DATA EXTRACT Start Marker
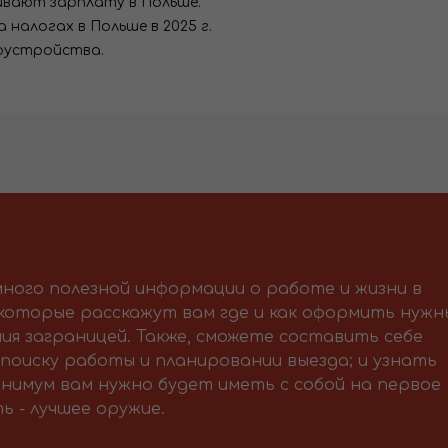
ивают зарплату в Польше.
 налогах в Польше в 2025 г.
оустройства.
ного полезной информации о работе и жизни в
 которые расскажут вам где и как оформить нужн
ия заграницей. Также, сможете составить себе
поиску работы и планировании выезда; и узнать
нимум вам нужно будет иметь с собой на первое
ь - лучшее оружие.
DATA EXTRACT End Marker
DATA EXTRACT Start Marker
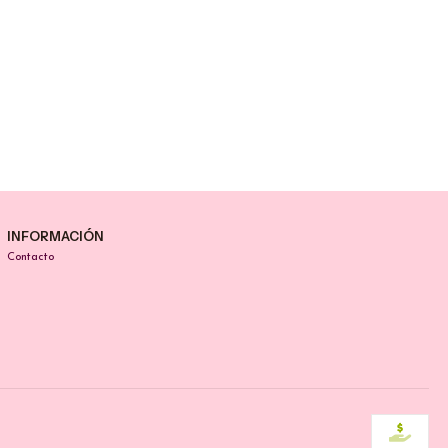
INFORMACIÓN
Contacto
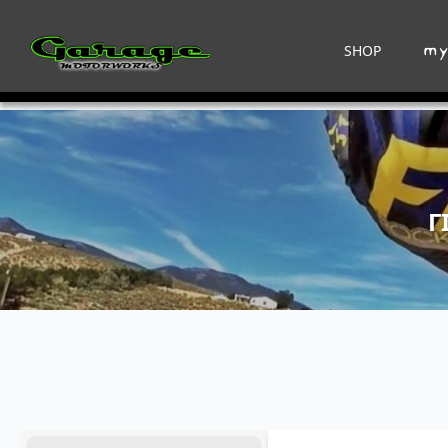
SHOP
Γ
DATA EXTRACT End Marker
**WHAT YOU WILL DO**
Print again the lines of the entries above that fall between the line holding "которые расскажут вам" and the line holding "ь - лучшее оружие.", inclusive, exactly as they stand.

**EXPECTED ANSWER**
 которые расскажут вам где и как оформить нужн
ия заграницей. Также, сможете составить себе
поиску работы и планировании выезда; и узнать
нимум вам нужно будет иметь с собой на первое
ь - лучшее оружие.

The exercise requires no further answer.